Lancée en février dernier, cette consultation a reçu la participation de nombreux acteurs, venant d’horizons différents et ayant des positions très diverses par rapport aux multiples options technologiques envisageables pour lutter contre le piratage. Des options réparties en deux catégories : les mesures techniques volontaires et les mesures techniques standards.
Une attention toute particulière a été accordée aux solutions automatisées, notamment celles qu’on appelle upload filters, et qui empêchent la (re)mise en ligne de contenus pirates.
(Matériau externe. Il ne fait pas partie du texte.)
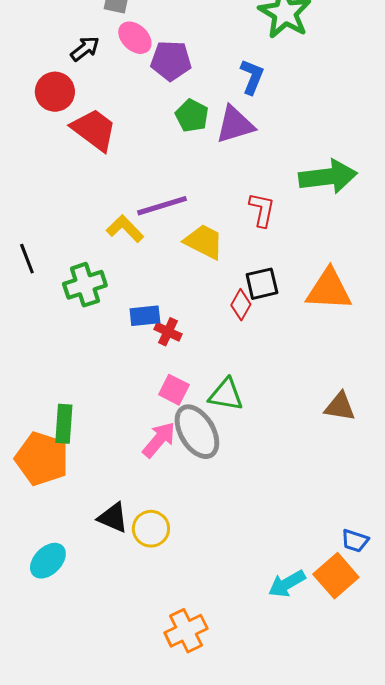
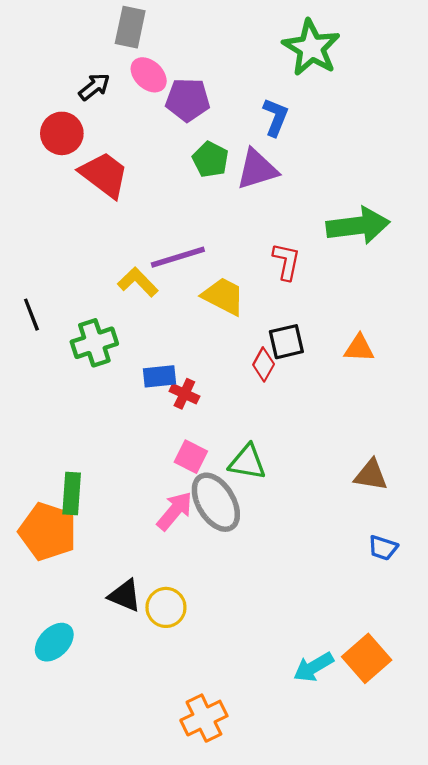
orange triangle: (329, 290) -> (359, 348), size x0.6
blue trapezoid: (355, 541) -> (383, 548), moved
Ces outils impliquent soit une volonté des acteurs de les mettre en place, soit une obligation légale de s’y soumettre.
Les représentants des ayant droits sont évidemment en faveur d’un durcissement du ton et des outils, avec des mesures anti-piratage soutenues par le gouvernement et de nouvelles lois. Rappelons que le DMCA peut être amendé avec de nouvelles mesures si elles reçoivent un « consensus large ». Ce qui n’est jamais arrivé au cours des vingt dernières années. C’est ainsi que les différents acteurs se sont retrouvés à développer leurs propres outils, chacun de leur côté, comme le système de Content ID, de YouTube.
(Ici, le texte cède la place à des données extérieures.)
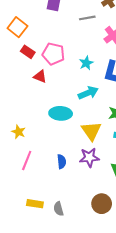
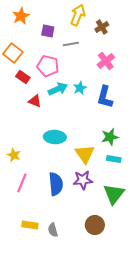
gray line: (87, 18) -> (71, 44), moved
pink pentagon: (53, 54) -> (48, 66), moved
cyan arrow: (88, 93) -> (58, 89), moved
blue semicircle: (62, 162) -> (56, 184), size x1.6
Un désaccord de fond, la liberté d’expression menacée
Face à cet état de fait, qui n’endigue pas le piratage, les ayant droits ont eu l’occasion d’exprimer leur frustration pendant la consultation. Toutefois, les conclusions de l’Office du copyright sont beaucoup plus prudentes.
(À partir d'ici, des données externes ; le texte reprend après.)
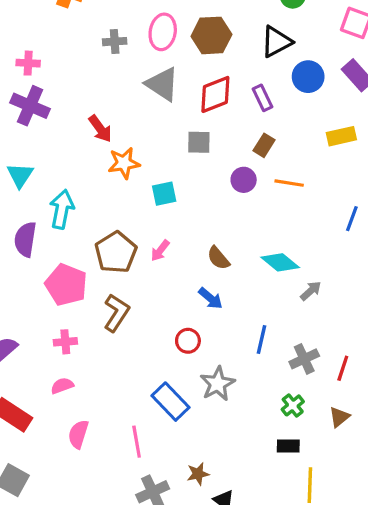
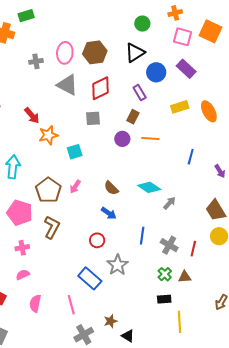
purple rectangle: (262, 98) -> (140, 93), moved
gray cross: (304, 359) -> (169, 245), turned -30
brown triangle: (339, 417) -> (185, 277), moved, turned 40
« Si les commentaires partagent quelques thèmes communs, nous avons observé un manque de consensus sur l’apport des mesures techniques standards et un profond désaccord à propos des propositions pour de nouvelles lois ou des actions réglementaires. », explique l’Office dans une lettre envoyée aux deux sénateurs.
Car, lors de la consultation, les upload filters ont suscité une véritable levée de bouclier aux Etats-Unis. D’une part, comme l’indique le rapport de l’Office fédéral « une approche unique pour tous les cas pour l’application des mesures techniques » n’est pas envisageable. D’autre part, les détracteurs de ces outils avancent qu’il s’agit d’une censure a priori, d’un moyen d’empêcher la liberté d’expression.
Car, et c’est une constatation partagée par tous les contributeurs en règle générale, la technologie n’est pas fiable à 100%. Autrement dit, ces outils pourraient tout aussi bien bloquer un contenu pirate qu’un contenu bénéficiant du fair use ou une création originale prise pour un contenu protégé.
Dans son rapport final, le Bureau fédéral se fait écho de ses réticences fortes et met en avant les risques lourds pour la liberté d’expression en ligne si de telles solutions technologiques étaient mises en place.
En définitive, sans apporter de proposition pour les mesures techniques volontaires, l’Office préconise d’éviter les décisions trop radicales et de plutôt s’orienter vers des ajustements du DMCA. Ainsi, la légère modification de la définition des mesures techniques standards pourraient permettre une implémentation plus facile de certains outils. Par exemple, la clarification de la section 512 qui évoque les notions de « consensus large » et de « multi-industrie » pourrait aider à la lutte contre le piratage, sans forcément nuire à la liberté d’expression. L’office indique qu’il pourrait être précisé que seules les industries concernées doivent trouver un accord, par exemple.
Reste maintenant à savoir ce que les législateurs vont faire de ce rapport et de ces propositions. Cette position plus modérée est en effet assez loin des propositions des Sénateurs Leahy et Tills, qui introduisaient en mars dernier leur SMART Copyright Act pour combattre le piratage, sans trop se soucier des moyens techniques utilisés et de leurs effets sur les libertés fondamentales…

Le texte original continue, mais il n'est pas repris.